Description of the task: Count the lines in the entries below that include the word "Dexterity". Give nothing but the number.

Extracted records:
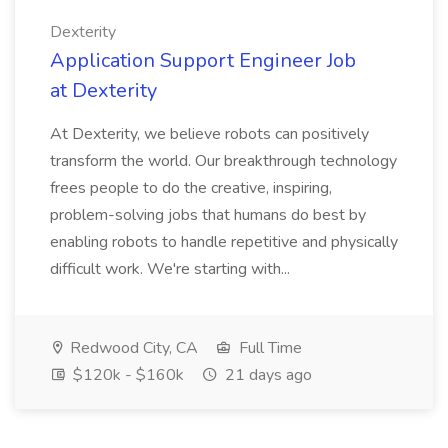
Dexterity
Application Support Engineer Job
at Dexterity
At Dexterity, we believe robots can positively
transform the world. Our breakthrough technology
frees people to do the creative, inspiring,
problem-solving jobs that humans do best by
enabling robots to handle repetitive and physically
difficult work. We're starting with...
Redwood City, CA
Full Time
$120k - $160k
21 days ago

Written answer: 3